Work to be completed
Only lines containing the string "Myanmar" belong in the answer; copy all of them from the entries.

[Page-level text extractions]

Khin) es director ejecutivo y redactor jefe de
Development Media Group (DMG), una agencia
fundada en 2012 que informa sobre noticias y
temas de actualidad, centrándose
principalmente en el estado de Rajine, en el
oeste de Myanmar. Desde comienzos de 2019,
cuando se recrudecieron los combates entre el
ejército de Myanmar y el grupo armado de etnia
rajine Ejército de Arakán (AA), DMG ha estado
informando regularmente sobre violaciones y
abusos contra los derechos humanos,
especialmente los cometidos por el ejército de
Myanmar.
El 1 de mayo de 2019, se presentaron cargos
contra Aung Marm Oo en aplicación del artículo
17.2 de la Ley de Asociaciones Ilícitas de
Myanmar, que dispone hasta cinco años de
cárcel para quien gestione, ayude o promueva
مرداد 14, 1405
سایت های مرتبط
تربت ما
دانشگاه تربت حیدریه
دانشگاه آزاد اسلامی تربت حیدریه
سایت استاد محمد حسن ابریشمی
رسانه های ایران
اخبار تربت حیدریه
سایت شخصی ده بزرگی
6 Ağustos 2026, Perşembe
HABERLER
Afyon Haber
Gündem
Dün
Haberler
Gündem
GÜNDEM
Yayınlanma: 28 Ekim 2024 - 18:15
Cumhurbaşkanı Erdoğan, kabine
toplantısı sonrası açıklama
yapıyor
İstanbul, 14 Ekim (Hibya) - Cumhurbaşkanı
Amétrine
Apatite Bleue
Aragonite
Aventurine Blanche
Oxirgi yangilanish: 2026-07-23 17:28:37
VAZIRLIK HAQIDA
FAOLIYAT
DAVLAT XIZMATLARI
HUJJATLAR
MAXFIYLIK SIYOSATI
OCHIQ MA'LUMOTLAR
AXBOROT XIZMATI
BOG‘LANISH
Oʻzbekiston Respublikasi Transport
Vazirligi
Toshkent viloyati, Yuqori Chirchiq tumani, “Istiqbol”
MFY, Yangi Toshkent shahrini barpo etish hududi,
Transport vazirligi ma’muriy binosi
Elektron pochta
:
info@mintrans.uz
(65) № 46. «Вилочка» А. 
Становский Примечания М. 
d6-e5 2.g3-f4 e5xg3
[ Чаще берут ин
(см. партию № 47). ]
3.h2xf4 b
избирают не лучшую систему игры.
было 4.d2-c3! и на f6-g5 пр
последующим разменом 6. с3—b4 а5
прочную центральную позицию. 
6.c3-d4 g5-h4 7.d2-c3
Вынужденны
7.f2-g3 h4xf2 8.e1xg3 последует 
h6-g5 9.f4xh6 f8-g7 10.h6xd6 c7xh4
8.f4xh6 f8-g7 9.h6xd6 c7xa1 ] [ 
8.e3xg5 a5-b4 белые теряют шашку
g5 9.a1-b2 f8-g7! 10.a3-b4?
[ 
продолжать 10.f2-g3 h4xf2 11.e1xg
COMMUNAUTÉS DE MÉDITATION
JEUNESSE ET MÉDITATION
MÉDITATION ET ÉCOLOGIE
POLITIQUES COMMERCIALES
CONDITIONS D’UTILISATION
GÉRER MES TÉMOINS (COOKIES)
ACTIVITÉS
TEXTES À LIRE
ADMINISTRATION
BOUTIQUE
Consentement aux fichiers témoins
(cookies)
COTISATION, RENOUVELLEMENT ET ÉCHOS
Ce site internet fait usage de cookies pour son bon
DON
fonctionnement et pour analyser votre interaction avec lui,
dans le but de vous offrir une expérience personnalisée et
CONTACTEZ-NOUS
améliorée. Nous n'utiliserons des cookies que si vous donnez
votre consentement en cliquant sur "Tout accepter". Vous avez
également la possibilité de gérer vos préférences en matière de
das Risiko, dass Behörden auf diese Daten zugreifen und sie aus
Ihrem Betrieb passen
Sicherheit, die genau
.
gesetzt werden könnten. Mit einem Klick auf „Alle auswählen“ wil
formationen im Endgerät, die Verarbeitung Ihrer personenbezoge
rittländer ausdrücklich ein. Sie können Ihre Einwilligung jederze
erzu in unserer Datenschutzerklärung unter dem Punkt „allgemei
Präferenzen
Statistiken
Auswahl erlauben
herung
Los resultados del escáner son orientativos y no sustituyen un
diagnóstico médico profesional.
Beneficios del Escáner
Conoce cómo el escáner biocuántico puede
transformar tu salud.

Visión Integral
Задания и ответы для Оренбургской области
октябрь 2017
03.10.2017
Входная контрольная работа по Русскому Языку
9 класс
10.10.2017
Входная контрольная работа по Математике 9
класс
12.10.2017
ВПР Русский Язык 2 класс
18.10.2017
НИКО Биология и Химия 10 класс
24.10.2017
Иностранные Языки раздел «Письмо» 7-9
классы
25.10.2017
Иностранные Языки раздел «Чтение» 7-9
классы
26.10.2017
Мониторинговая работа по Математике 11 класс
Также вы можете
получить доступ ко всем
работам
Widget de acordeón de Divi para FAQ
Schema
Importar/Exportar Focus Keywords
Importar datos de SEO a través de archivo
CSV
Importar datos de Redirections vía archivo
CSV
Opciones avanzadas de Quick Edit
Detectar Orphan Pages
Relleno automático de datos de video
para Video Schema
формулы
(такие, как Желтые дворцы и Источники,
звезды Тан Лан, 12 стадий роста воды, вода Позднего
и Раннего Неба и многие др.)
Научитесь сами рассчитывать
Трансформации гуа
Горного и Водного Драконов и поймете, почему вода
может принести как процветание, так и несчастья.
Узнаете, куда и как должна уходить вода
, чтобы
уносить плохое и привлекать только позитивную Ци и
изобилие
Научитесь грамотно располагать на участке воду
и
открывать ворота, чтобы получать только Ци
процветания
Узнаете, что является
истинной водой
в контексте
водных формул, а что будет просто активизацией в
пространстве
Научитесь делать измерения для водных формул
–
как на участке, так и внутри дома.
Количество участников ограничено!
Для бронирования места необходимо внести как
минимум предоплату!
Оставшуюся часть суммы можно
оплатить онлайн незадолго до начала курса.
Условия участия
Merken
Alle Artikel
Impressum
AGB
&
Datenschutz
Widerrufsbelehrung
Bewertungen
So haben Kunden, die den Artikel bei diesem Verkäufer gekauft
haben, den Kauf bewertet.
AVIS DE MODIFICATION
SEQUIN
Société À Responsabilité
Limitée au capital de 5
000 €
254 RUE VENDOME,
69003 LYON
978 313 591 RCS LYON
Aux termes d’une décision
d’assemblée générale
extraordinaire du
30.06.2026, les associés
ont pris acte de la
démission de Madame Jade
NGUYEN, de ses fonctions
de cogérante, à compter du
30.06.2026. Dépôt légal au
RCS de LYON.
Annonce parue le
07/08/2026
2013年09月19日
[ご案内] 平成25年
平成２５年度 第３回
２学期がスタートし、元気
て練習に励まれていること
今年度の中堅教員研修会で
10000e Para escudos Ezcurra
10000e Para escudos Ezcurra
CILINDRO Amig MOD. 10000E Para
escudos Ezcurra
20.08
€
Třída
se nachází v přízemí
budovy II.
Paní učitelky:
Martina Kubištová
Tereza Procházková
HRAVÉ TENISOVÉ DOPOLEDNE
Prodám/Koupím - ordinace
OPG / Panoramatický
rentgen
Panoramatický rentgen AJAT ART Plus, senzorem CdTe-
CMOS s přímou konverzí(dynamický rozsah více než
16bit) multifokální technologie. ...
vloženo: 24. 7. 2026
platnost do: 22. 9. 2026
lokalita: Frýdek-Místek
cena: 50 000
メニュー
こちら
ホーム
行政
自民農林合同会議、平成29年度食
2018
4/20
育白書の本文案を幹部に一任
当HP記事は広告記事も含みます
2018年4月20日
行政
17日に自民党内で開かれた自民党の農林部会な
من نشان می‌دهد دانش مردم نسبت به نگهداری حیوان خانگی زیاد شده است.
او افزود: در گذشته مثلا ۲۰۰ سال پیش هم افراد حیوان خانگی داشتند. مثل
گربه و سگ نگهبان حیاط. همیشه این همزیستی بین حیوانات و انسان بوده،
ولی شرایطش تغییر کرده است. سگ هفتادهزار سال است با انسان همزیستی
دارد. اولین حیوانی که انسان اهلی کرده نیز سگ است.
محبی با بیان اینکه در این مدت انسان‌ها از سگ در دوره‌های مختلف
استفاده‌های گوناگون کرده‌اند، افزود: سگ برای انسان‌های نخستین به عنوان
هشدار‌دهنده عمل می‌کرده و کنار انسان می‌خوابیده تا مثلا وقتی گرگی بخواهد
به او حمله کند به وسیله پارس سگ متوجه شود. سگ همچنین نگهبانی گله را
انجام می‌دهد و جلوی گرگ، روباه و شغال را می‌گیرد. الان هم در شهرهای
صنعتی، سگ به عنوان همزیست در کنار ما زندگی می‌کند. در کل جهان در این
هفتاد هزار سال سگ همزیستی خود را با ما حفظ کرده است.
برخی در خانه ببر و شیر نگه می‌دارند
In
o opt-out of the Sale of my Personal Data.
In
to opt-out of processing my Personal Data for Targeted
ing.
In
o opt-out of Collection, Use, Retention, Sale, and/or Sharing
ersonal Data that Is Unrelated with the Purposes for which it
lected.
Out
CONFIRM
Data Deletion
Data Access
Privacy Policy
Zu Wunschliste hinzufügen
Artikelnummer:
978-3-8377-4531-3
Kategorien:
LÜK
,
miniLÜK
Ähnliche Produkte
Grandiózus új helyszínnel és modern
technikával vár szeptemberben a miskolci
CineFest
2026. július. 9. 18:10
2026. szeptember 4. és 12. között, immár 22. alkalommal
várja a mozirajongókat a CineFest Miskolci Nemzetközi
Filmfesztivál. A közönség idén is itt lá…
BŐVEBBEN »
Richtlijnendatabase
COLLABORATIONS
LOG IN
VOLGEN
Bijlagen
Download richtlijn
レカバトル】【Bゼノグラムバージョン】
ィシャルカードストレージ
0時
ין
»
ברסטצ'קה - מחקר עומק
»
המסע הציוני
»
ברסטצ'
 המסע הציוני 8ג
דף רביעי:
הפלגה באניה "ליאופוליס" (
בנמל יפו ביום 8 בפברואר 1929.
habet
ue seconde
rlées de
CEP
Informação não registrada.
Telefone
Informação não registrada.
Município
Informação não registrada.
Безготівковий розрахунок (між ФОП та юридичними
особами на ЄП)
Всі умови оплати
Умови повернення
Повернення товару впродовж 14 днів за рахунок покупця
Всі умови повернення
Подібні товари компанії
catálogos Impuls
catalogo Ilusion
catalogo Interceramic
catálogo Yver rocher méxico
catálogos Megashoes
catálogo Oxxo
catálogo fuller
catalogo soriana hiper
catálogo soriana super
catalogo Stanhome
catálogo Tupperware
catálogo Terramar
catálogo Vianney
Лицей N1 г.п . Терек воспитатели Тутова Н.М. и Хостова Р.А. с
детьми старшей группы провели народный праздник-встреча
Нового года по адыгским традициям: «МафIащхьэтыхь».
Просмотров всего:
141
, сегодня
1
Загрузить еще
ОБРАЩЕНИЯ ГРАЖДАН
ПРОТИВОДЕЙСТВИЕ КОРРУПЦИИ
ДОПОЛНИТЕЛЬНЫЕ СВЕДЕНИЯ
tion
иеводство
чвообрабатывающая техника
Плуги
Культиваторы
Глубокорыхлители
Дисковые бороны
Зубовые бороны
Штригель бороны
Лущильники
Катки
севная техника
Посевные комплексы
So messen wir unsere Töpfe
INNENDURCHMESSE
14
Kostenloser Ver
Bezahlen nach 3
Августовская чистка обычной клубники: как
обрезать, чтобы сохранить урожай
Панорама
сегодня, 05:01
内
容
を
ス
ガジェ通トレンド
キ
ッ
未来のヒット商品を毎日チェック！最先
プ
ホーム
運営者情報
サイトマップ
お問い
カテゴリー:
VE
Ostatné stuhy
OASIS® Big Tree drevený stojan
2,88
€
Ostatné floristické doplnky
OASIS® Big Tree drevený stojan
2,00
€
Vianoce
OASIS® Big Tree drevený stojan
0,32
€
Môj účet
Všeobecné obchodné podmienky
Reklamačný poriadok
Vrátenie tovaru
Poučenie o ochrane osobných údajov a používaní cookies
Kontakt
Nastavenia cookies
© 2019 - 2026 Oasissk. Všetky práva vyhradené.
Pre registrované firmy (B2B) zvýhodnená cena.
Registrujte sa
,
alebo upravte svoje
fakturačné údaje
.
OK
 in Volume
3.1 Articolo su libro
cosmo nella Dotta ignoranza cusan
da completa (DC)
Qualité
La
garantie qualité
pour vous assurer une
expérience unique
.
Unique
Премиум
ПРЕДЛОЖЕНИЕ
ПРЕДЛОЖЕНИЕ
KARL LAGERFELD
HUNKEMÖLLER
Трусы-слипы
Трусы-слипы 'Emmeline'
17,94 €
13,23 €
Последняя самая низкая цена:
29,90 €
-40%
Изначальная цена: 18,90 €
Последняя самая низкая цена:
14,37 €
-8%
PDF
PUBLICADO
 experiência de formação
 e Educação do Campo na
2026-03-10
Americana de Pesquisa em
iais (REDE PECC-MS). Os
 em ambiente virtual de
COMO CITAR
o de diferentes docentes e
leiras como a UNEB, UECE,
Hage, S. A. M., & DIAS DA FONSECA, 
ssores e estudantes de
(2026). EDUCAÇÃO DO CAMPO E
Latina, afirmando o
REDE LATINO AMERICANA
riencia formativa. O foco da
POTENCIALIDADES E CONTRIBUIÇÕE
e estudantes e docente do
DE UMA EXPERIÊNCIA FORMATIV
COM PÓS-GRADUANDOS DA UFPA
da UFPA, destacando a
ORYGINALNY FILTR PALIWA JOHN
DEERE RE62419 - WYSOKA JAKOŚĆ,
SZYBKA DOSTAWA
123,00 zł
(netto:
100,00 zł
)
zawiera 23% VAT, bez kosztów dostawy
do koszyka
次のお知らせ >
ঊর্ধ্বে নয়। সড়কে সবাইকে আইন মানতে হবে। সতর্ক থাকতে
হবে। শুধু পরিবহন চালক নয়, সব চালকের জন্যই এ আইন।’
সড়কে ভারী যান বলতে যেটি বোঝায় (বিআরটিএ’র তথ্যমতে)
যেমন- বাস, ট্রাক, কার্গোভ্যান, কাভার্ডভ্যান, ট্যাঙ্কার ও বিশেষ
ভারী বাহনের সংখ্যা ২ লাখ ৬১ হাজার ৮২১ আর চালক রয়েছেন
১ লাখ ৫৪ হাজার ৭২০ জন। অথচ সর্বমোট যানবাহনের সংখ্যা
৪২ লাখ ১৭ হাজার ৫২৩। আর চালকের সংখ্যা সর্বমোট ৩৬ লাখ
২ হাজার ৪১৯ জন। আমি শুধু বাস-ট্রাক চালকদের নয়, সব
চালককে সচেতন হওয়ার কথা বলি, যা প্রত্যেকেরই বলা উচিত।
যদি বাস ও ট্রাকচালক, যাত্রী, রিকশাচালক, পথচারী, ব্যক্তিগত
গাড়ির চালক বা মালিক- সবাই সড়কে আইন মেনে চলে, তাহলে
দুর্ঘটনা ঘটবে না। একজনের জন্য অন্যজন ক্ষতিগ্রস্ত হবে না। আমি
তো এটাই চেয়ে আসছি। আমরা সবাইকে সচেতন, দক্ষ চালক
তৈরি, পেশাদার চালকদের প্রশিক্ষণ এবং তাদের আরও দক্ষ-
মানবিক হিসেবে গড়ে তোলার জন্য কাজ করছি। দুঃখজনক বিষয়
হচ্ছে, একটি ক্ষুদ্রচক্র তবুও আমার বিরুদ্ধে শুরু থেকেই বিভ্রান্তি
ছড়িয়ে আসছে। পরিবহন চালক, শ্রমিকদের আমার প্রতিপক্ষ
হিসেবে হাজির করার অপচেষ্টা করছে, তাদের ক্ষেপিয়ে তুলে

Exercise answer
oeste de Myanmar. Desde comienzos de 2019,
ejército de Myanmar y el grupo armado de etnia
Myanmar.
Myanmar, que dispone hasta cinco años de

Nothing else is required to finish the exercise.